What to produce: Output begins at the line with "inmediata al personal de" and ends at the last line of the records below. Copy each line in that span exactly, and leave out pictures.

[Collected data]
>>
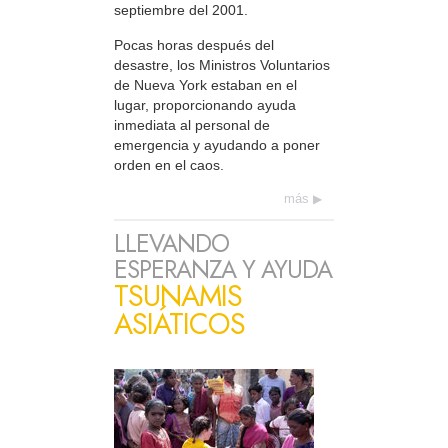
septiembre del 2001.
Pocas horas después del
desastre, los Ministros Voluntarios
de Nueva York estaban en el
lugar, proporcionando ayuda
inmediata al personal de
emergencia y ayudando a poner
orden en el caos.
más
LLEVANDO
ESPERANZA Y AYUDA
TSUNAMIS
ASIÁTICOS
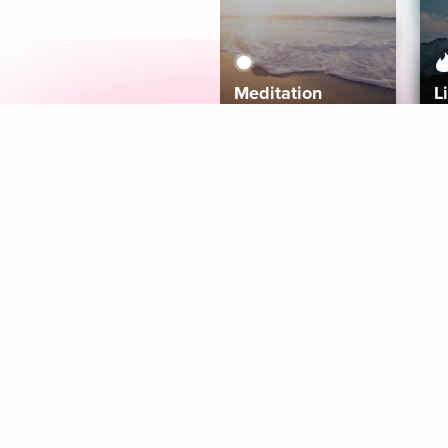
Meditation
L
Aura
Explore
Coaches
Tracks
<<
Answer box:
inmediata al personal de
emergencia y ayudando a poner
orden en el caos.
más
LLEVANDO
ESPERANZA Y AYUDA
TSUNAMIS
ASIÁTICOS
Meditation
L
Aura
Explore
Coaches
Tracks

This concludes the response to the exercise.